_Records supplied_.
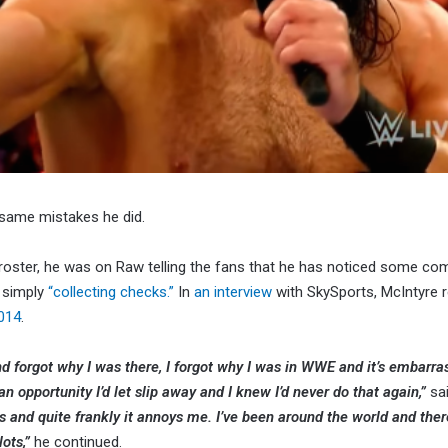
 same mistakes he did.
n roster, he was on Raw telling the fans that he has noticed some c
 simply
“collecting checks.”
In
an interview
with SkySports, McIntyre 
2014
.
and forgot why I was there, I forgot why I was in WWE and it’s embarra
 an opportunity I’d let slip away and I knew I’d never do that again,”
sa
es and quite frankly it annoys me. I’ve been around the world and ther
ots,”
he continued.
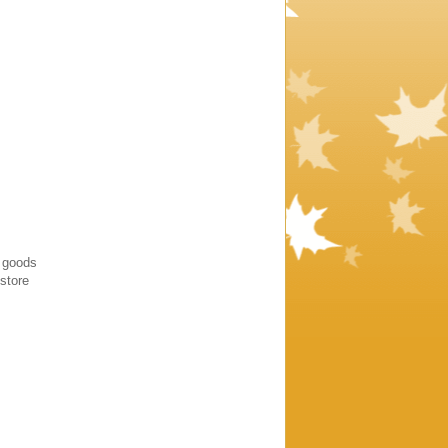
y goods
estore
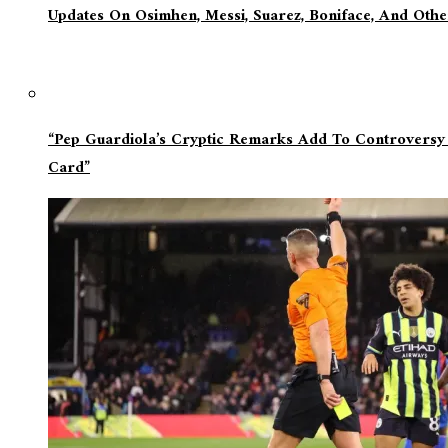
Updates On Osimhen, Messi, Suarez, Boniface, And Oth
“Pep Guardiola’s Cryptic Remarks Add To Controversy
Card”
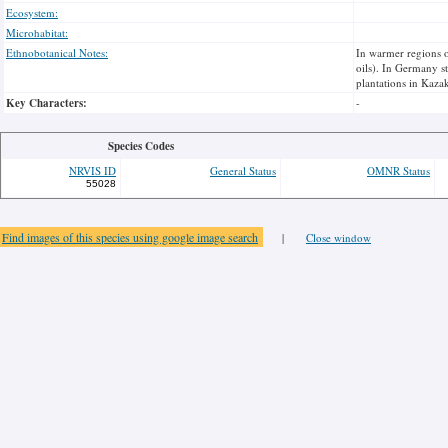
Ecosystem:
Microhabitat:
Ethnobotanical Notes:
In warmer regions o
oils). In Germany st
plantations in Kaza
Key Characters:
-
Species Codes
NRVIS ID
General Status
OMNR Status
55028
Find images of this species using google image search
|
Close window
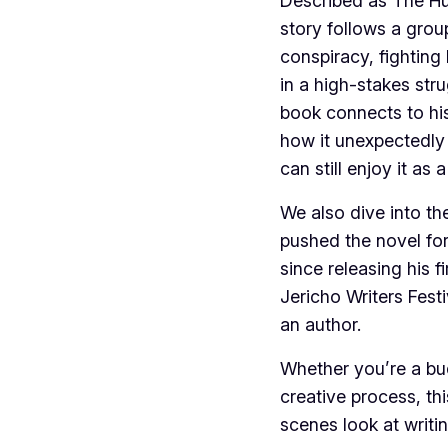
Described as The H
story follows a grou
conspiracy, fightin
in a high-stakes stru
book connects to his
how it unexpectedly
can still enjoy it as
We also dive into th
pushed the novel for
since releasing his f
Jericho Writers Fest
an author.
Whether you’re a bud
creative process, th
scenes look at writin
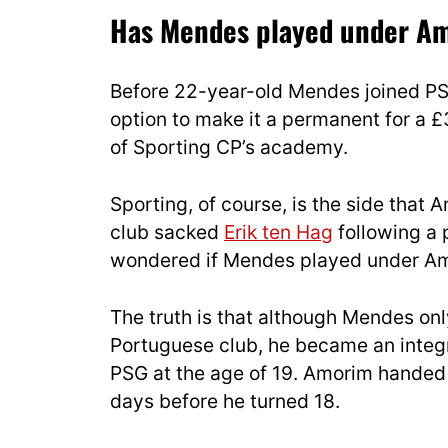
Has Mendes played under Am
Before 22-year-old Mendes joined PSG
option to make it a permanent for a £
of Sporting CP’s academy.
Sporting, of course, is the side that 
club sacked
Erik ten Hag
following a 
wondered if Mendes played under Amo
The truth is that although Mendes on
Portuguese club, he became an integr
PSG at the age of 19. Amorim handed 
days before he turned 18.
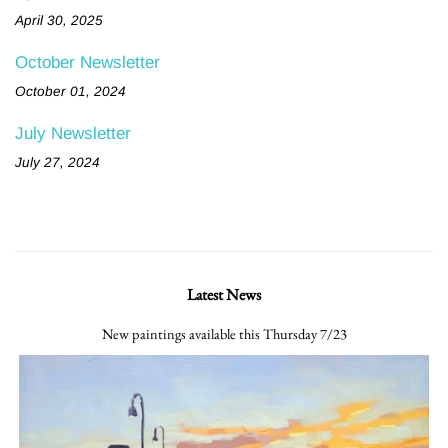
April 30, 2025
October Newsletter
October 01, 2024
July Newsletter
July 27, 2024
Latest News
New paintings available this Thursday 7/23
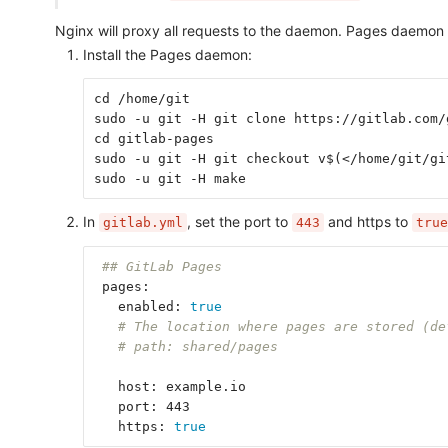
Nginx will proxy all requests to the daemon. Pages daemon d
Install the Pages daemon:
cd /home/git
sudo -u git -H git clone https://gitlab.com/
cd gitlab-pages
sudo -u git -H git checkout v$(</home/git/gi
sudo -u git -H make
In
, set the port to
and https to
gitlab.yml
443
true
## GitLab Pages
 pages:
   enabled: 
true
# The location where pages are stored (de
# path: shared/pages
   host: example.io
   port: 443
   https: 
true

_Activity_.
Only the pictures are to be left out; restate everything else in the listing word for word.

_Written response_.
 same mistakes he did.
n roster, he was on Raw telling the fans that he has noticed some c
 simply
“collecting checks.”
In
an interview
with SkySports, McIntyre 
2014
.
and forgot why I was there, I forgot why I was in WWE and it’s embarra
 an opportunity I’d let slip away and I knew I’d never do that again,”
sa
es and quite frankly it annoys me. I’ve been around the world and ther
ots,”
he continued.
y goods
estore
Updates On Osimhen, Messi, Suarez, Boniface, And Oth
“Pep Guardiola’s Cryptic Remarks Add To Controversy
Card”
Ecosystem:
Microhabitat:
Ethnobotanical Notes:
In warmer regions o
oils). In Germany st
plantations in Kaza
Key Characters:
-
Species Codes
NRVIS ID
General Status
OMNR Status
55028
Find images of this species using google image search
|
Close window
Described as The H
story follows a grou
conspiracy, fightin
in a high-stakes stru
book connects to his
how it unexpectedly
can still enjoy it as
We also dive into th
pushed the novel for
since releasing his f
Jericho Writers Fest
an author.
Whether you’re a bud
creative process, th
scenes look at writin
Has Mendes played under Am
Before 22-year-old Mendes joined PSG
option to make it a permanent for a £
of Sporting CP’s academy.
Sporting, of course, is the side that 
club sacked
Erik ten Hag
following a 
wondered if Mendes played under Amo
The truth is that although Mendes on
Portuguese club, he became an integr
PSG at the age of 19. Amorim handed 
days before he turned 18.
April 30, 2025
October Newsletter
October 01, 2024
July Newsletter
July 27, 2024
Latest News
New paintings available this Thursday 7/23
Nginx will proxy all requests to the daemon. Pages daemon d
Install the Pages daemon:
cd /home/git
sudo -u git -H git clone https://gitlab.com/
cd gitlab-pages
sudo -u git -H git checkout v$(</home/git/gi
sudo -u git -H make
In
, set the port to
and https to
gitlab.yml
443
true
## GitLab Pages
 pages:
   enabled: 
true
# The location where pages are stored (de
# path: shared/pages
   host: example.io
   port: 443
   https: 
true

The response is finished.